Pas de raison, donc, que le tourisme mette en péril ce qui fonde le bonheur des Costariciens. 

Mais il n’est pas non plus envisageable de se passer de cette manne économique qui représente 13,4 % du PIB. Principale mesure pour réduire l’impact du tourisme sur les zones naturelles protégées : la limitation d’accès à certaines zones. Au Parc national Manuel Antonio, connu pour sa biodiversité et ses superbes plages, le nombre de visiteurs est limité à environ 600 personnes par jour. Au Parc national de Tortuguero qui abrite des plages de nidification des tortues marines, les autorités locales régulent l’accès des visiteurs pendant la période de ponte.
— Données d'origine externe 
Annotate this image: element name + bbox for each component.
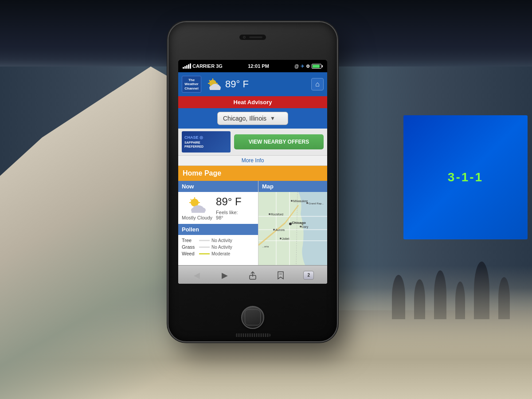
home-button-inner — [245, 309, 261, 325]
people-area — [392, 262, 510, 319]
phone-body: CARRIER 3G 12:01 PM @ ✈ ⚙ — [168, 22, 337, 341]
logo-text-2: Weather — [184, 82, 199, 86]
status-time: 12:01 PM — [248, 63, 269, 69]
pollen-indicator-grass — [199, 246, 210, 248]
status-bar: CARRIER 3G 12:01 PM @ ✈ ⚙ — [178, 60, 327, 72]
phone: CARRIER 3G 12:01 PM @ ✈ ⚙ — [168, 22, 337, 341]
city-dropdown[interactable]: Chicago, Illinois ▼ — [217, 112, 288, 125]
view-offers-button[interactable]: VIEW NEARBY OFFERS — [234, 134, 324, 149]
chase-sub: PREFERRED — [184, 145, 203, 149]
share-button[interactable] — [246, 269, 259, 282]
signal-bar-1 — [183, 67, 184, 69]
home-icon-symbol: ⌂ — [315, 80, 320, 88]
dropdown-arrow-icon: ▼ — [270, 115, 275, 121]
weather-condition: Mostly Cloudy — [182, 215, 212, 220]
signal-bar-5 — [190, 63, 191, 69]
bookmarks-button[interactable] — [274, 269, 287, 282]
more-info-link[interactable]: More Info — [178, 156, 327, 166]
pollen-row-grass: Grass No Activity — [182, 244, 254, 250]
weather-icon-header — [205, 77, 223, 91]
pollen-indicator-tree — [199, 240, 210, 241]
map-svg: Milwaukee Rockford Chicago Aurora Gary J… — [258, 192, 327, 265]
signal-bar-3 — [186, 65, 188, 69]
app-header: The Weather Channel — [178, 72, 327, 96]
pollen-section-body: Tree No Activity Grass No Activity Weed — [178, 235, 258, 260]
city-selector-bar: Chicago, Illinois ▼ — [178, 108, 327, 129]
header-weather: 89° F — [205, 77, 308, 91]
signal-bar-2 — [184, 66, 186, 69]
home-button[interactable] — [241, 306, 264, 329]
now-section-header: Now — [178, 181, 258, 192]
svg-rect-10 — [210, 87, 220, 90]
current-temperature: 89° F — [216, 196, 242, 208]
svg-point-40 — [280, 238, 282, 239]
pollen-level-tree: No Activity — [211, 238, 232, 243]
svg-line-5 — [209, 80, 211, 82]
svg-rect-21 — [192, 209, 205, 213]
svg-text:Joliet: Joliet — [282, 237, 289, 240]
speaker-grille — [249, 36, 262, 38]
svg-text:...oria: ...oria — [262, 245, 269, 248]
airport-display: 3-1-1 — [403, 115, 528, 239]
feels-like: Feels like: 98° — [216, 210, 242, 220]
speaker-slots — [235, 333, 270, 337]
pollen-indicator-weed — [199, 253, 210, 254]
chase-logo: CHASE ◎ — [184, 135, 203, 141]
chase-name: SAPPHIRE — [184, 141, 200, 145]
battery-tip — [322, 65, 323, 67]
location-icon: ✈ — [301, 64, 304, 69]
svg-text:Aurora: Aurora — [275, 228, 285, 231]
phone-screen: CARRIER 3G 12:01 PM @ ✈ ⚙ — [178, 60, 327, 284]
partly-cloudy-icon — [186, 196, 209, 214]
pollen-row-tree: Tree No Activity — [182, 238, 254, 243]
battery-indicator — [312, 64, 323, 69]
person-silhouette — [474, 262, 489, 319]
status-left: CARRIER 3G — [183, 63, 223, 69]
status-right: @ ✈ ⚙ — [294, 64, 323, 69]
homepage-section-label: Home Page — [178, 166, 327, 181]
pollen-level-weed: Moderate — [211, 251, 230, 256]
svg-point-42 — [306, 202, 308, 204]
signal-bars — [183, 63, 191, 69]
person-silhouette — [414, 279, 425, 319]
bookmarks-icon — [276, 271, 285, 280]
home-icon-button[interactable]: ⌂ — [311, 78, 324, 90]
temperature-area: 89° F Feels like: 98° — [216, 196, 242, 220]
safari-toolbar: ◀ ▶ 2 — [178, 265, 327, 284]
pollen-type-grass: Grass — [182, 244, 197, 250]
weather-channel-logo: The Weather Channel — [182, 76, 201, 93]
at-symbol: @ — [294, 64, 299, 69]
logo-text-3: Channel — [184, 86, 199, 91]
content-grid: Now — [178, 181, 327, 265]
pollen-row-weed: Weed Moderate — [182, 251, 254, 256]
forward-button[interactable]: ▶ — [218, 269, 231, 282]
svg-text:Rockford: Rockford — [271, 213, 283, 216]
carrier-label: CARRIER — [192, 63, 215, 69]
share-icon — [248, 271, 257, 280]
header-temperature: 89° F — [225, 78, 249, 90]
back-button[interactable]: ◀ — [190, 269, 203, 282]
ad-banner: CHASE ◎ SAPPHIRE PREFERRED VIEW NEARBY O… — [178, 129, 327, 156]
tabs-button[interactable]: 2 — [302, 269, 315, 282]
pollen-level-grass: No Activity — [211, 245, 232, 250]
battery-fill — [313, 65, 320, 68]
chase-ad-image: CHASE ◎ SAPPHIRE PREFERRED — [182, 131, 231, 153]
heat-advisory-bar: Heat Advisory — [178, 96, 327, 108]
front-camera-area — [239, 35, 266, 40]
camera-dot — [243, 36, 246, 39]
person-silhouette — [498, 277, 510, 319]
settings-icon: ⚙ — [306, 64, 310, 69]
signal-bar-4 — [188, 64, 189, 69]
right-screens: 3-1-1 — [399, 111, 532, 244]
network-label: 3G — [216, 63, 223, 69]
pollen-type-weed: Weed — [182, 251, 197, 256]
svg-point-32 — [269, 213, 270, 215]
svg-text:Chicago: Chicago — [292, 221, 306, 225]
person-silhouette — [392, 275, 405, 319]
now-pollen-column: Now — [178, 181, 258, 265]
svg-text:Milwaukee: Milwaukee — [293, 200, 308, 203]
pollen-section-header: Pollen — [178, 224, 258, 235]
pollen-type-tree: Tree — [182, 238, 197, 243]
person-silhouette — [434, 270, 446, 319]
city-name: Chicago, Illinois — [223, 115, 266, 122]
Par ailleurs, le Costa Rica pratique une « taxe de départ » (29 dollars par personne) dont une partie sert la promotion du tourisme durable et le soutien au développement local. 

Un écotourisme… de masse ?

Au-delà de ces contraintes, le Costa Rica mise avant tout sur la sensibilisation des touristes, avec des campagnes d’information en les encourageant à adopter des comportements responsables. La population locale est également mise à contribution comme le meilleur relais de cette politique touristique.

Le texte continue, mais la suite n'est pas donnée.